Page-level text extractions
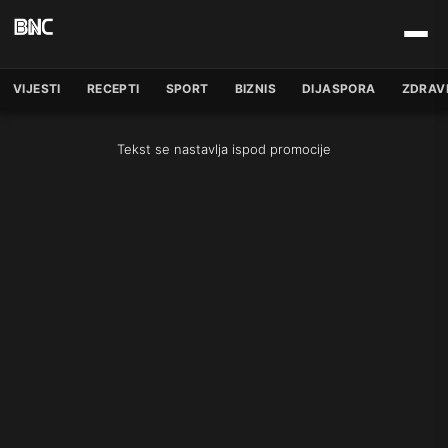
VIJESTI
RECEPTI
SPORT
BIZNIS
DIJASPORA
ZDRAV
Tekst se nastavlja ispod promocije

Exercise prompt: Your reply should be the entries copied exactly, with all images omitted.

Result:
VIJESTI
RECEPTI
SPORT
BIZNIS
DIJASPORA
ZDRAV
Tekst se nastavlja ispod promocije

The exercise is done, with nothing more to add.